Si l’on considère l’évolution de l’institution psychiatrique, au départ le traumatisme représente une visée pour les médecins qui découvrent les frontières cérébrales et sexuelles du corps : depuis les procédés de Jean-Martin Charcot à la Salpêtrière, qui publia pour la première fois en 1888 les tableaux cliniques de l’« attaque hystéro-épileptique » (il s’agit de diagrammes scandés en trois temps, qui décrivent la dynamique de l’attaque des femmes hystériques et des soldats neurasthéniques), jusqu’au tournant épistémologique de Sigmund Freud avec ses conférences de 1919 sur les « névroses de guerre », qui renouvellent le champ de perception de la maladie mentale. On passe ainsi du milieu de la psychiatrie classique à celui de la psychanalyse freudienne. Enfin, avec l’institutionnalisation de la catégorie diagnostique par les manuels en dotation aux médecins militaires d’après la Seconde Guerre mondiale, la notion finit pour indiquer, sous la dénomination générique de Post-Traumatic Stress Disorder (PTSD), les formes de violence subie par les agressions externes, dont celles des explosifs qui ne mutilent pas seulement le corps, mais aussi endommagent l’appareil psychique. Ainsi, l’on distingue entre deux ordres de faits, qui s’inscrivent dans les domaines de la médecine et des technologies de la santé. Il importe de les examiner conjointement, selon une démarche moins conforme à une politique de l’intervention humanitaire qu’à une poétique du témoignage.

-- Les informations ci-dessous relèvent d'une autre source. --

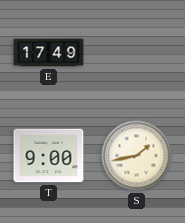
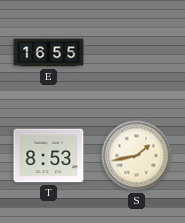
E: 17:49 -> 16:55
T: 9:00 -> 8:53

Or pour la majorité des cas, le choc traumatique et le moment de la création artistique ne coïncident pas, en dégageant la problématique de la désynchronisation des images. Sans adhérer à une conception sublimatoire du processus créatif, par les archétypes ou les neurones-miroir, il faut plutôt considérer que la pratique artistique s’exerce toujours sur-le-motif ou d’après-coup, c’est-à-dire avec un retardement remontant à l’hospitalisation, à la convalescence, au retour de l’artiste au foyer. En suivant la proposition énoncée par le philosophe Walter Benjamin : « Faire œuvre d’historien, ne signifie pas savoir comment les choses se sont réellement passées. Cela signifie s’emparer d’un souvenir, tel qu’il surgit à l’instant du danger ». Les traumatismes de la guerre se re-présentent, pourrait-on affirmer à sa suite, en tant que fragmentations ou recompositions du souvenir de l’immanence ou de l’imminence du danger. Loin de réactualiser une injonction permanente dans le champ de la conscience, l’exposition au trauma intéresse la vulnérabilité sociale et corporelle des soldats, en convoquant les dimensions du courage et de la résistance.

S’agissant d’un épisode significatif et non pas d’un fait purement accidentel, l’usage de la notion nécessite la compréhension de l’expérience vécue à la sortie des événements. Dans son essai sur les nouvelles blessures des traumatismes contemporains, Catherine Malabou propose de reformuler la question selon une confrontation dialectique des expériences avec les instances du réel et de l’imaginaire, dont la narrativisation constitue l’enjeu central. Il s’agit donc de saisir l’articulation entre les expériences biographiques et les événements sociopolitiques à l’aune de la transition des chocs émotionnels qui affectent les corps, les mobilisant ainsi qu’en les modifiant. Il faudra pour autant abandonner l’autorité scientifique du modèle graphologique dans les analyses de l’iconographie, aussi bien qu’une conception sublimatoire de l’œuvre d’art qui nivèlerait l’aliénation à l’expressivité.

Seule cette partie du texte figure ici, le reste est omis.